HOUSTON (BP) -- LifeWay Christian Resources continues to experience "God's hand and God's favor," President Thom S. Rainer said in his report to messengers of the Southern Baptist Convention in Houston.

LifeWay unveiled in its presentation an updated and enhanced version of "Bible Studies for Life," LifeWay's most popular Bible study series, reaching more than 1.5 million people in 30,000 churches.

Following a video describing the curriculum, Eric Geiger, vice president of church resources, and Ronnie Floyd, pastor of Cross Church in Springdale, Ark., and general editor of the curriculum, introduced messengers to how Bible Studies for Life focuses on real-life issues targeting the unreached and unchurched and is designed to connect the unconnected, strengthen families and disciple people with wisdom.

"All of LifeWay's Bible studies are rooted in Scripture, focused on Jesus and applicable to life," Geiger said. "The new Bible Studies for Life has the starting point of life. It is designed to help churches and small groups understand where the Bible meets their life."

Floyd led an advisory team of pastors and ministry leaders from across the nation to help design the new material from a church perspective.

"We designed this curriculum series listening to leaders from churches of all sizes and all walks of life and ministry," Geiger said. "I can assure all Southern Baptists that Bible Studies for Life comes from the church to the church."

Floyd said every study lasts six weeks and is designed around books of the Bible, various themes such as stewardship and the Great Commission, and some speak to morality, life's pressures and mental health issues.

"This is where the Bible meets life," Floyd said of the new curriculum series.

Geiger expressed hope that Bible Studies for Life helps churches in three specific areas: connecting the unconnected, strengthening families and discipling with wisdom.

"We know from research that people who are connected serve more sacrificially, they give more generously, they share the Gospel more and they are cared for carefully," Geiger said. "We believe Bible Studies for Life will help churches connect people to groups."

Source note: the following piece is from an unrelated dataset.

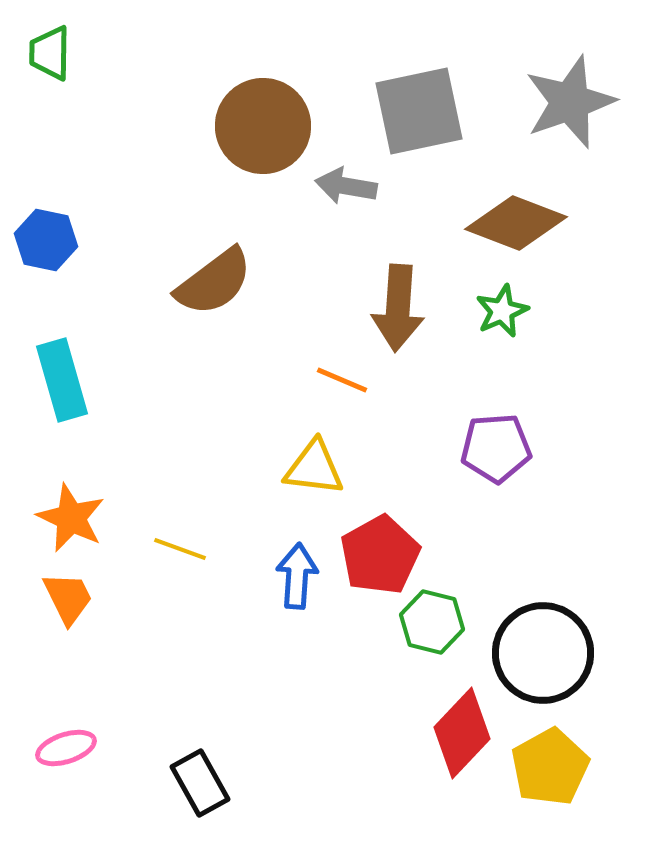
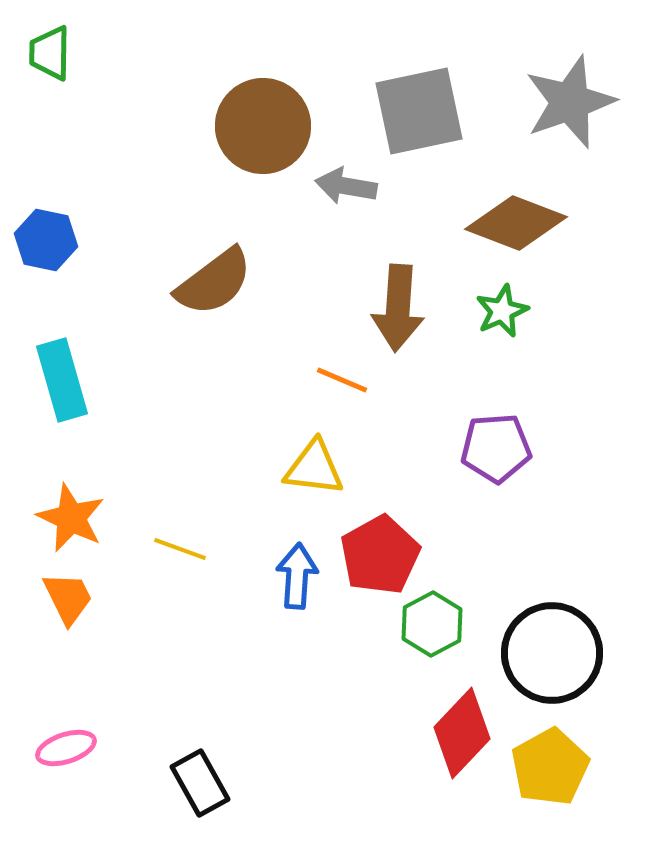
green hexagon: moved 2 px down; rotated 18 degrees clockwise
black circle: moved 9 px right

In listening sessions with pastors and church leaders, the curriculum team learned that one of their challenges is helping families grow spiritually stronger. Geiger said the studies from kids through adults are aligned every week around the same biblical concept "so moms and dads can more easily discuss with their children and students what the Lord is teaching them."

Geiger said another challenge church leaders face is that their groups and classes are studying different things and they are unsure if they are making disciples.

"We built Bible Studies for Life on a wise discipleship framework, validated by research, so we can say with confidence that it disciples people with wisdom," Geiger said.

Bible Studies for Life will be available for kids, students and adults in six-week sessions and 13-week sessions.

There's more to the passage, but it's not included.